From: "Mi, Dapeng" <dapeng1.mi@linux.intel.com>
To: Peter Zijlstra <peterz@infradead.org>,
Ingo Molnar <mingo@redhat.com>,
Arnaldo Carvalho de Melo <acme@kernel.org>,
Namhyung Kim <namhyung@kernel.org>,
Thomas Gleixner <tglx@linutronix.de>,
Dave Hansen <dave.hansen@linux.intel.com>,
Ian Rogers <irogers@google.com>,
Adrian Hunter <adrian.hunter@intel.com>,
Jiri Olsa <jolsa@kernel.org>,
Alexander Shishkin <alexander.shishkin@linux.intel.com>,
Andi Kleen <ak@linux.intel.com>,
Eranian Stephane <eranian@google.com>
Cc: Mark Rutland <mark.rutland@arm.com>,
broonie@kernel.org, Ravi Bangoria <ravi.bangoria@amd.com>,
linux-kernel@vger.kernel.org, linux-perf-users@vger.kernel.org,
Zide Chen <zide.chen@intel.com>,
Falcon Thomas <thomas.falcon@intel.com>,
Dapeng Mi <dapeng1.mi@intel.com>,
Xudong Hao <xudong.hao@intel.com>,
Kan Liang <kan.liang@linux.intel.com>
Subject: Re: [Patch v7 20/24] perf/x86: Enable SSP sampling using sample_regs_* fields
Date: Wed, 25 Mar 2026 17:25:12 +0800 [thread overview]
Message-ID: <e46b208e-3858-4444-b892-60f51eb4e27f@linux.intel.com> (raw)
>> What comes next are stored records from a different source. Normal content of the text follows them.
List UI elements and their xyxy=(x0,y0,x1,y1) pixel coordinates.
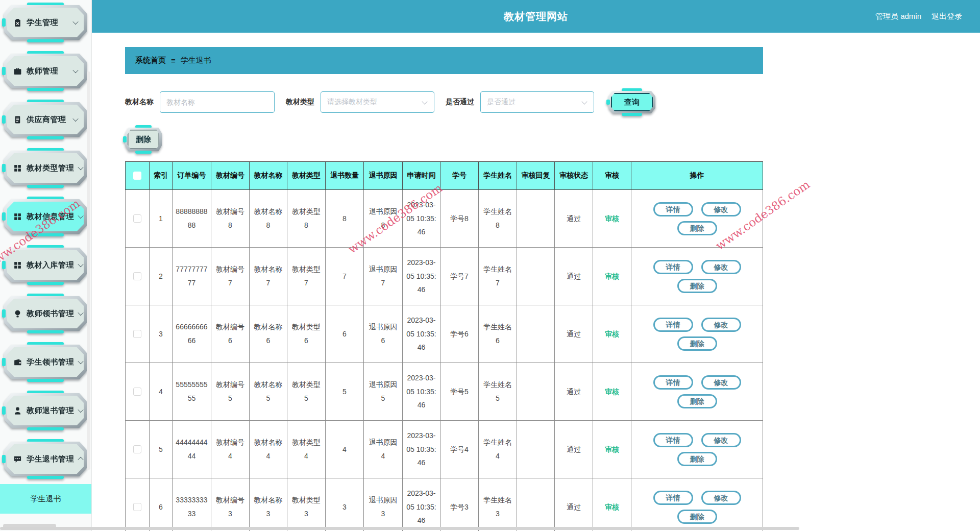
row-checkbox[interactable] xyxy=(133,214,141,223)
cell-review: 审核 xyxy=(593,190,631,248)
chevron-down-icon xyxy=(72,67,78,73)
cell-review: 审核 xyxy=(593,421,631,478)
row-checkbox[interactable] xyxy=(133,388,141,396)
cell-book_type: 教材类型6 xyxy=(287,305,326,363)
chevron-down-icon xyxy=(581,99,587,104)
detail-button[interactable]: 详情 xyxy=(653,318,693,332)
cell-reason: 退书原因8 xyxy=(364,190,403,248)
sidebar-item-material-inbound-mgmt[interactable]: 教材入库管理 xyxy=(4,248,87,282)
sidebar-subitem-student-return[interactable]: 学生退书 xyxy=(0,484,91,514)
delete-button[interactable]: 删除 xyxy=(677,510,717,524)
breadcrumb-current: 学生退书 xyxy=(181,56,211,65)
sidebar-item-material-info-mgmt[interactable]: 教材信息管理 xyxy=(4,199,87,234)
edit-button[interactable]: 修改 xyxy=(701,318,741,332)
cell-reply xyxy=(517,305,555,363)
sidebar-item-student-return-mgmt[interactable]: 学生退书管理 xyxy=(4,442,87,476)
cell-student_name: 学生姓名7 xyxy=(479,248,517,305)
cell-reply xyxy=(517,478,555,531)
sidebar-item-supplier-mgmt[interactable]: 供应商管理 xyxy=(4,102,87,137)
sidebar: 学生管理教师管理供应商管理教材类型管理教材信息管理教材入库管理教师领书管理学生领… xyxy=(0,0,92,531)
cell-qty: 4 xyxy=(326,421,364,478)
sidebar-vertical-scrollbar[interactable] xyxy=(87,71,90,470)
sidebar-item-material-type-mgmt[interactable]: 教材类型管理 xyxy=(4,151,87,185)
search-button[interactable]: 查询 xyxy=(608,91,655,113)
briefcase-icon xyxy=(13,67,22,76)
cell-index: 5 xyxy=(150,421,173,478)
delete-button[interactable]: 删除 xyxy=(677,279,717,293)
page-horizontal-scrollbar[interactable] xyxy=(0,527,799,530)
review-link[interactable]: 审核 xyxy=(605,388,619,396)
sidebar-item-student-mgmt[interactable]: 学生管理 xyxy=(4,5,87,40)
edit-button[interactable]: 修改 xyxy=(701,491,741,505)
top-header-bar: 教材管理网站 管理员 admin 退出登录 xyxy=(92,0,980,33)
sidebar-item-teacher-mgmt[interactable]: 教师管理 xyxy=(4,54,87,88)
cell-qty: 3 xyxy=(326,478,364,531)
cell-reason: 退书原因5 xyxy=(364,363,403,421)
cell-review: 审核 xyxy=(593,305,631,363)
detail-button[interactable]: 详情 xyxy=(653,202,693,216)
column-header: 学号 xyxy=(440,162,479,190)
material-name-input[interactable] xyxy=(160,91,275,113)
cell-reason: 退书原因6 xyxy=(364,305,403,363)
delete-button[interactable]: 删除 xyxy=(677,394,717,408)
row-checkbox[interactable] xyxy=(133,272,141,280)
detail-button[interactable]: 详情 xyxy=(653,375,693,390)
cell-student_name: 学生姓名4 xyxy=(479,421,517,478)
cell-actions: 详情修改删除 xyxy=(631,248,763,305)
edit-button[interactable]: 修改 xyxy=(701,375,741,390)
sidebar-item-teacher-pickup-mgmt[interactable]: 教师领书管理 xyxy=(4,296,87,331)
detail-button[interactable]: 详情 xyxy=(653,433,693,447)
review-link[interactable]: 审核 xyxy=(605,272,619,280)
select-all-checkbox[interactable] xyxy=(133,172,141,180)
chevron-down-icon xyxy=(422,99,427,104)
delete-button[interactable]: 删除 xyxy=(677,336,717,351)
sidebar-item-teacher-return-mgmt[interactable]: 教师退书管理 xyxy=(4,393,87,428)
bulb-icon xyxy=(13,309,22,318)
filter-pass-label: 是否通过 xyxy=(446,98,474,107)
detail-button[interactable]: 详情 xyxy=(653,491,693,505)
cell-book_name: 教材名称3 xyxy=(250,478,287,531)
edit-button[interactable]: 修改 xyxy=(701,202,741,216)
column-header: 审核 xyxy=(593,162,631,190)
review-link[interactable]: 审核 xyxy=(605,503,619,511)
edit-button[interactable]: 修改 xyxy=(701,260,741,274)
row-checkbox[interactable] xyxy=(133,445,141,453)
sidebar-item-student-pickup-mgmt[interactable]: 学生领书管理 xyxy=(4,345,87,379)
row-checkbox[interactable] xyxy=(133,503,141,511)
table-row: 54444444444教材编号4教材名称4教材类型44退书原因42023-03-… xyxy=(126,421,763,478)
delete-button[interactable]: 删除 xyxy=(677,452,717,466)
cell-book_no: 教材编号3 xyxy=(211,478,250,531)
chevron-down-icon xyxy=(72,19,78,25)
table-row: 45555555555教材编号5教材名称5教材类型55退书原因52023-03-… xyxy=(126,363,763,421)
cell-student_name: 学生姓名8 xyxy=(479,190,517,248)
material-type-select-placeholder: 请选择教材类型 xyxy=(327,98,377,107)
document-icon xyxy=(13,115,22,124)
grid-icon xyxy=(13,164,22,173)
cell-book_no: 教材编号8 xyxy=(211,190,250,248)
row-checkbox[interactable] xyxy=(133,330,141,338)
cell-reply xyxy=(517,421,555,478)
cell-student_no: 学号5 xyxy=(440,363,479,421)
cell-apply_time: 2023-03-05 10:35:46 xyxy=(403,421,440,478)
review-link[interactable]: 审核 xyxy=(605,445,619,453)
chat-icon xyxy=(13,455,22,464)
edit-button[interactable]: 修改 xyxy=(701,433,741,447)
chevron-down-icon xyxy=(78,164,83,170)
review-link[interactable]: 审核 xyxy=(605,330,619,338)
delete-button[interactable]: 删除 xyxy=(677,221,717,235)
cell-student_no: 学号6 xyxy=(440,305,479,363)
cell-qty: 8 xyxy=(326,190,364,248)
detail-button[interactable]: 详情 xyxy=(653,260,693,274)
table-row: 27777777777教材编号7教材名称7教材类型77退书原因72023-03-… xyxy=(126,248,763,305)
review-link[interactable]: 审核 xyxy=(605,214,619,223)
cell-book_name: 教材名称4 xyxy=(250,421,287,478)
grid-icon xyxy=(13,212,22,221)
cell-actions: 详情修改删除 xyxy=(631,363,763,421)
logout-link[interactable]: 退出登录 xyxy=(932,12,962,21)
breadcrumb-home[interactable]: 系统首页 xyxy=(135,56,166,65)
bulk-delete-button[interactable]: 删除 xyxy=(125,128,162,151)
pass-status-select[interactable]: 是否通过 xyxy=(480,91,594,113)
material-type-select[interactable]: 请选择教材类型 xyxy=(321,91,434,113)
checkbox-cell xyxy=(126,478,150,531)
cell-status: 通过 xyxy=(555,421,593,478)
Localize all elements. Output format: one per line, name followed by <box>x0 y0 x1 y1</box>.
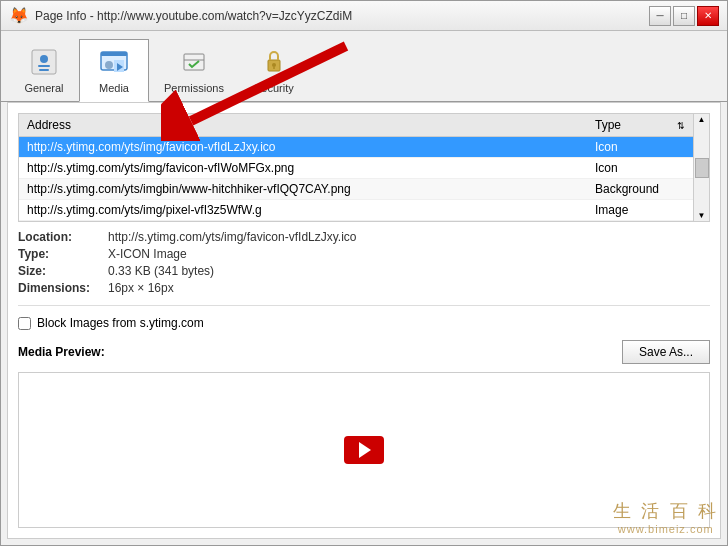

In-Reply-To: <20260324004118.3772171-21-dapeng1.mi@linux.intel.com>
On 3/24/2026 8:41 AM, Dapeng Mi wrote:
> From: Kan Liang <kan.liang@linux.intel.com>
>
> This patch enables sampling of CET SSP register via the sample_regs_*
> fields.
>
> To sample SSP, the sample_simd_regs_enabled field must be set. This
> allows the spare space (reclaimed from the original XMM space) in the
> sample_regs_* fields to be used for representing SSP.
>
> Similar with eGPRs sampling, the perf_reg_value() function needs to
> check if the PERF_SAMPLE_REGS_ABI_SIMD flag is set first, and then
> determine whether to output SSP or legacy XMM registers to userspace.
>
> Additionally, arch-PEBS supports sampling SSP, which is placed into the
> GPRs group. This patch also enables arch-PEBS-based SSP sampling.
>
> Currently, SSP sampling is only supported on the x86_64 architecture, as
> CET is only available on x86_64 platforms.
>
> Signed-off-by: Kan Liang <kan.liang@linux.intel.com>
> Co-developed-by: Dapeng Mi <dapeng1.mi@linux.intel.com>
> Signed-off-by: Dapeng Mi <dapeng1.mi@linux.intel.com>
> ---
> arch/x86/events/core.c | 9 +++++++++
> arch/x86/events/intel/ds.c | 8 ++++++++
> arch/x86/events/perf_event.h | 10 ++++++++++
> arch/x86/include/asm/perf_event.h | 4 ++++
> arch/x86/include/uapi/asm/perf_regs.h | 7 ++++---
> arch/x86/kernel/perf_regs.c | 5 +++++
> 6 files changed, 40 insertions(+), 3 deletions(-)
>
> diff --git a/arch/x86/events/core.c b/arch/x86/events/core.c
> index d33cfbe38573..ea451b48b9d6 100644
> --- a/arch/x86/events/core.c
> +++ b/arch/x86/events/core.c
> @@ -712,6 +712,10 @@ int x86_pmu_hw_config(struct perf_event *event)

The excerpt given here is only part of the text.